▸ **Work required**
The required output is the line containing "years of marriage" followed by every line after it to the end of the listing, each written out exactly.

*** Given records

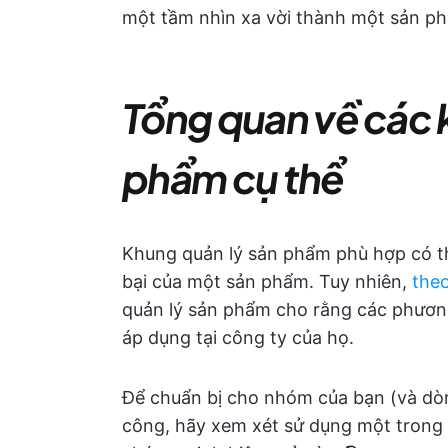
một tầm nhìn xa vời thành một sản ph
Tổng quan về các 
phẩm cụ thể
Khung quản lý sản phẩm phù hợp có th
bại của một sản phẩm. Tuy nhiên,
the
quản lý sản phẩm cho rằng các phươn
áp dụng tại công ty của họ.
Để chuẩn bị cho nhóm của bạn (và dò
công, hãy xem xét sử dụng một trong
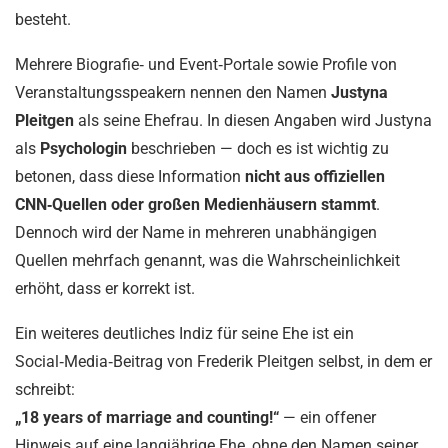
besteht.
Mehrere Biografie‑ und Event‑Portale sowie Profile von
Veranstaltungsspeakern nennen den Namen
Justyna
Pleitgen
als seine Ehefrau. In diesen Angaben wird Justyna
als
Psychologin
beschrieben — doch es ist wichtig zu
betonen, dass diese Information
nicht aus offiziellen
CNN‑Quellen oder großen Medienhäusern stammt
.
Dennoch wird der Name in mehreren unabhängigen
Quellen mehrfach genannt, was die Wahrscheinlichkeit
erhöht, dass er korrekt ist.
Ein weiteres deutliches Indiz für seine Ehe ist ein
Social‑Media‑Beitrag von Frederik Pleitgen selbst, in dem er
schreibt:
„18 years of marriage and counting!“
— ein offener
Hinweis auf eine langjährige Ehe, ohne den Namen seiner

******

▸ **Result below**
„18 years of marriage and counting!“
— ein offener
Hinweis auf eine langjährige Ehe, ohne den Namen seiner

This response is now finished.